Added 10 February 2015

When its sub-contractor shut business, advanced CNC machining centres opened newer possibilities for this company manufacturing components for Volkswagen classic cars. By Matt Bailey

Thomas Kelm, Peter Köhmann's right-hand-man, is in charge of CNC programming and production. "Originally, we were using subcontractors to make parts," he says. "Quality and delivery were patchy, to say the least. Out of the blue the company who made the parts for us went out of business. Peter hired the owner and we bought a Haas VF-3 CNC machining centre."

"Our supplier had been working for himself for around 25 years," Peter adds, "so he found the transition very hard.
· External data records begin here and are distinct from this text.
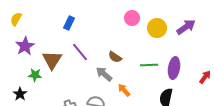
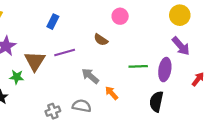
purple arrow: (186, 27) -> (181, 46), moved, turned 84
yellow circle: (157, 28) -> (180, 15), moved
purple line: (80, 52) -> (65, 52), turned -66
brown semicircle: (115, 57) -> (101, 40), moved

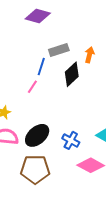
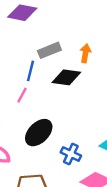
black diamond: (72, 74) -> (66, 77), turned 55
black ellipse: (37, 135) -> (39, 133), moved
Suddenly, he had a boss! "He began with us by working normal workshop hours, which he didn't enjoy. Immediately, he was very frustrated, so programming the Haas and setting-up the parts to be machined was laborious for him. He was using manual data input for all parts, irrespective of how complex they were. The quality of the parts he was making was not very good. So, Thomas began helping."
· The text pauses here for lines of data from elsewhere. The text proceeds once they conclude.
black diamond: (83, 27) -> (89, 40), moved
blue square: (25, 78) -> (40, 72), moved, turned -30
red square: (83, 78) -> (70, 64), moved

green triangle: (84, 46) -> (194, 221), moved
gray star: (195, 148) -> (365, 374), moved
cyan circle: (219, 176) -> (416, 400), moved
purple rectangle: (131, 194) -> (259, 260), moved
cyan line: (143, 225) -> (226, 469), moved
The new recruit lasted just a few days. One day, not unexpectedly, he didn't turn up. "In his absence, Thomas got the machine running and making parts. Our employee came back a day or two later to find Thomas was machining the parts. He decided there and then that he couldn't work for us. He found it too difficult to adapt and be part of someone else's company."

Thomas taught himself to use SolidWorks and CAMWorks. "I'm more of an ideas man," says Peter. "I sketch my ideas and Thomas now makes them into CAD models and generates the code. We found ourselves in a position where we could finally make the parts I was imagining. We were able to develop them, refine them and get them into production quickly. Parts that our subcontractor was making as fabrications, we were able to machine from solid billets, so they looked and worked so much better."

The mount for a rear disc brake, for example, was originally made on two machines: first a lathe, then a vertical. Now the part is made in one set-up on the Haas.